始末屋 妖幻堂
「・・・・・・」

 確かに難解な文字が羅列してある。
 この場合の難解というのは、決して難しい漢字が使われているとか、達筆すぎるとかいう意味ではない。
 幼い子供の手習いよりも読みにくい、ミミズののたくった、という表現がこれほどしっくり来る字もそうない、というような字が書かれてあるのだ。
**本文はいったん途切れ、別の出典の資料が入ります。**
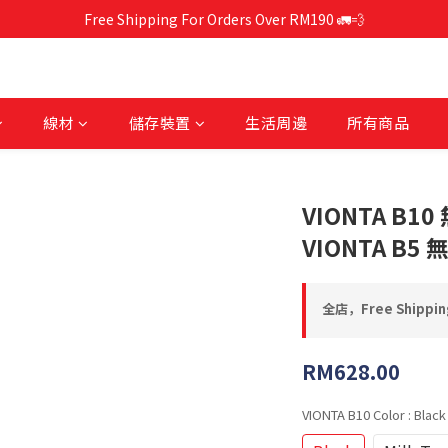
Free Shipping For Orders Over RM190 🚛💨
Free Shipping For Orders Over RM190 🚛💨
CCC-Certified Power Banks Are Now Available❕
Free Shipping For Orders Over RM190 🚛💨
線材
儲存裝置
生活周邊
所有商品
VIONTA B
VIONTA B
全店，Free Shipping
RM628.00
VIONTA B10 Color
: Black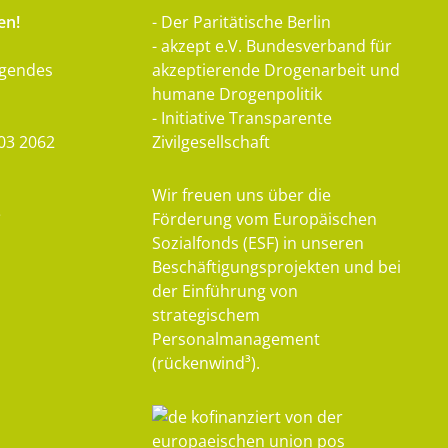
en!
- Der Paritätische Berlin
- akzept e.V. Bundesverband für
lgendes
akzeptierende Drogenarbeit und
humane Drogenpolitik
- Initiative Transparente
03 2062
Zivilgesellschaft
Wir freuen uns über die
e
Förderung vom Europäischen
Sozialfonds (ESF) in unseren
Beschäftigungsprojekten und bei
der Einführung von
strategischem
Personalmanagement
(rückenwind³).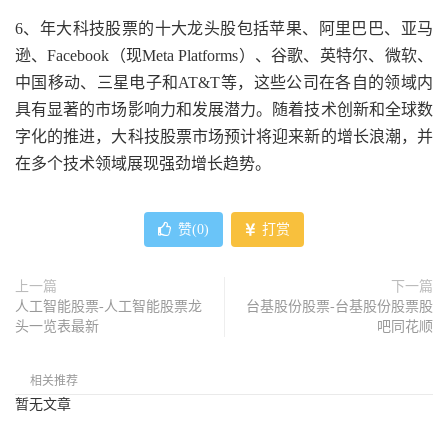
6、年大科技股票的十大龙头股包括苹果、阿里巴巴、亚马
逊、Facebook（现Meta Platforms）、谷歌、英特尔、微软、
中国移动、三星电子和AT&T等，这些公司在各自的领域内
具有显著的市场影响力和发展潜力。随着技术创新和全球数
字化的推进，大科技股票市场预计将迎来新的增长浪潮，并
在多个技术领域展现强劲增长趋势。
赞(
0
)
打赏
上一篇
下一篇
人工智能股票-人工智能股票龙
台基股份股票-台基股份股票股
头一览表最新
吧同花顺
相关推荐
暂无文章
「・・・・・・んっと、『いまだ裏には行けず。でも例の遣り手は確認。おそらく間違いなくおさん狐と思われ、現在姐々に聞き込み中。裏の入り口は素人にはわからず。主と遣り手に選ばれし禿しか入れず』・・・・・・」

 小菊が読んだ内容に、狐姫と牙呪丸が動きを止める。

「・・・・・・ほれ。初めて呶々女の字を見た者でさえ、さらっと読めるではないか」

 さらっとでもないけど、と口を挟む間もなく、狐姫は紙を牙呪丸に叩き付けた。
 もっとも小さな紙切れなので、当たったところで何ともないが。

「とにかく、呶々女は片割れと違って、ちゃんと確実に目的を果たしていってるってことだね。全く、片割れは蟻の涙ほども役に立ちゃしないのに」

 今までの苛々を、狐姫はじくじくと嫌味を言うことで解消する。

「さぁ、では我は伯狸楼に上がろうぞ。そこに小僧もいる。遣り手がおさん狐なら、下手な遠慮もいらぬであろう。遣り手を締め上げれば良い」

 狐姫の嫌味もまるで耳に入っていないように、牙呪丸はがばっと立ち上がると、早くも出て行こうとする。